Enter three extremely friendly Macedonian chaps in a pickup heading up the track to do a bit of fishing. Using a combination of Spanish and English the three chaps confirmed the track did indeed physically extend into Kosovo but it was 'narrow', with 'big holes', 'trees' and we had to 'take care'.
They were genuinely very friendly and helpful and reflected the nods, smiles and waves we'd encountered from other (non-driving) locals since entering the country.
With some trepidation we took the track on and though it was indeed genuinely challenging we made steady progress, albeit this was definitely one where the aluminium window shields earned their keep a thousand times over.

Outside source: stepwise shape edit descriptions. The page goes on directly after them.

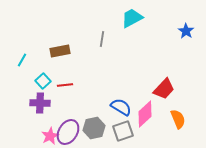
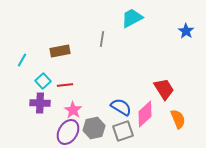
red trapezoid: rotated 75 degrees counterclockwise
pink star: moved 23 px right, 26 px up; rotated 12 degrees counterclockwise
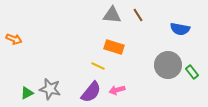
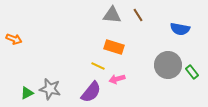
pink arrow: moved 11 px up
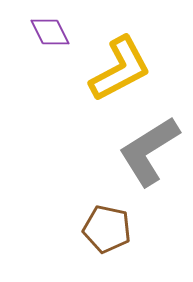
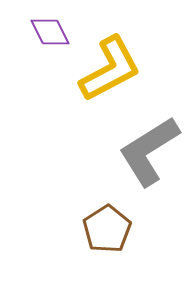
yellow L-shape: moved 10 px left
brown pentagon: rotated 27 degrees clockwise
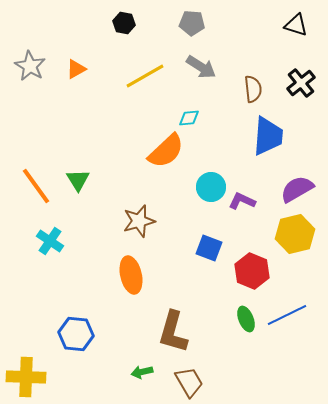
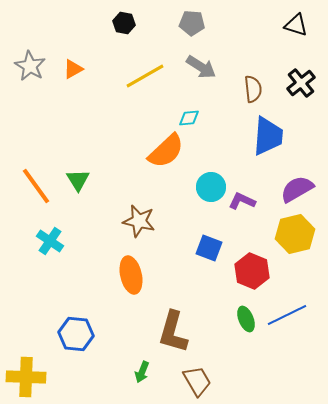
orange triangle: moved 3 px left
brown star: rotated 28 degrees clockwise
green arrow: rotated 55 degrees counterclockwise
brown trapezoid: moved 8 px right, 1 px up
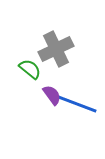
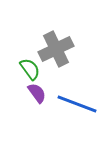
green semicircle: rotated 15 degrees clockwise
purple semicircle: moved 15 px left, 2 px up
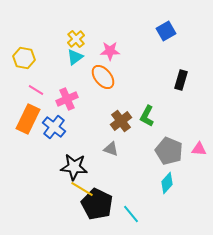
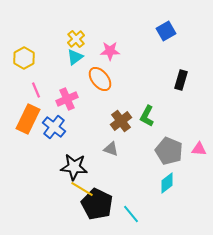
yellow hexagon: rotated 20 degrees clockwise
orange ellipse: moved 3 px left, 2 px down
pink line: rotated 35 degrees clockwise
cyan diamond: rotated 10 degrees clockwise
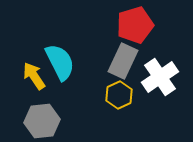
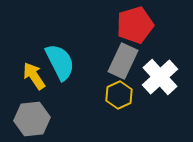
white cross: rotated 9 degrees counterclockwise
gray hexagon: moved 10 px left, 2 px up
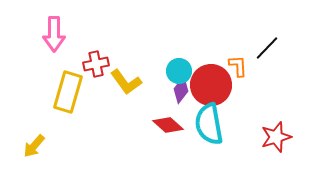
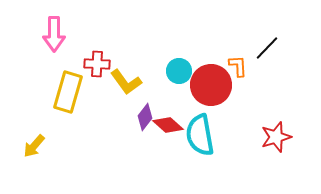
red cross: moved 1 px right; rotated 15 degrees clockwise
purple diamond: moved 36 px left, 27 px down
cyan semicircle: moved 9 px left, 11 px down
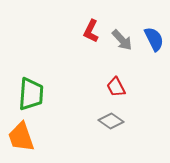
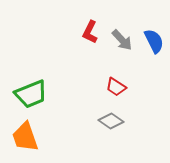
red L-shape: moved 1 px left, 1 px down
blue semicircle: moved 2 px down
red trapezoid: rotated 30 degrees counterclockwise
green trapezoid: rotated 64 degrees clockwise
orange trapezoid: moved 4 px right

Giving it a go was genuinely rewarding, it felt like we were seeing the national park at its finest and some of the habitats we encountered en-route were truly top-drawer. One bit of unmanaged open grassland in particular stood out and we stopped off a while. It was rich in wildflowers and hosted the most butterflies, bees and other winged insects I think I've ever seen anywhere in the wild. I wasn't able to ID many of them down to species level but there were skippers, fritillaries and blues in huge numbers. As well as these, there were more recognisable species like marbled white, southern white admiral and scarce swallowtail (pic). As well as the pretties there were also plenty of scaries, too. One digger wasp had caught a bee and had paralysed it, presumably before an intent to take it back to its nest burrow to provision it's young. Driving a truck up a sketchy track didn't seem like a bad roll of the dice by comparison.
About 45 minutes and five miles up the deserted track we came across the totally unexpected sight of a large inhabited building; inhabited even more unexpectedly by the police. This was strange. As we approached a smiling officer appeared, casually waved us down and asked both where we were from, and where we were going in 'this monster truck'.
I explained, and was then smilingly informed the border, still some miles away, was absolutely most definitely closed to us. Ah well... at least we'd seen some genuinely remote and beautiful Macedonia. And the world's strangest Police station.
And so, after a trepidatious re-trace, we were pitched back into the madness of Macedonian traffic and to the mercy of single men driving extremely high powered, growling German sports saloons on Swiss plates. Like idiots. There is something very strange going on here.
80km later saw us at a thankfully open border-control point into Kosovo. There was a bit of a queue to get out of Macedonia, where we were spun by some very pleasant customs officers and police who, it seems, really just wanted a look at the truck. More friendliness followed at the Kosovo entry point and the official there could not have been more helpful. As part of the process, he was about to stamp my passport but enquired regarding our plans for ongoing travel, and whether that might involve entering Serbia. We told him it did and, upon learning this news, he put the stamp down again. We knew from research before the trip that the Kosovo > Serbia border crossings can be problematic; the helpful gent confirmed this fact and left our passports Kosovo-stamp free.
Furthermore, the green card insurance scheme is not recognised in Kosovo so we knew we had to obtain cover to be able to drive legally. Again the super-helpful gent explained very clearly how this was done. Armed with the info, Emma-the-ambassador dutifully disappeared with a wad of documents and €15 into a back office.
Whilst I waited, several people crossing the border on foot stopped to talk and all were incredibly friendly and welcoming. We were wished a happy stay in Kosovo at least half a dozen times. 15 minutes later and €15 lighter we were fully insured (well at least we had a document saying we were), and headed off.
Initial impressions are of a far less frenetic place traffic-wise than Macedonia and, reassuringly, almost all vehicles are locally registered. We didn't have time to do much more than head for the high ground of the Sharr mountains and that's where we currently sit. Again it's a location that supports apex predators, so we're ever hopeful.
Worthy of mention: when we first arrived there was a group of locals finishing a barbecue quite close by and as our paths crossed they too were very friendly and welcoming, again wishing us a great stay in Kosovo.
Fair to say we feel very welcome here.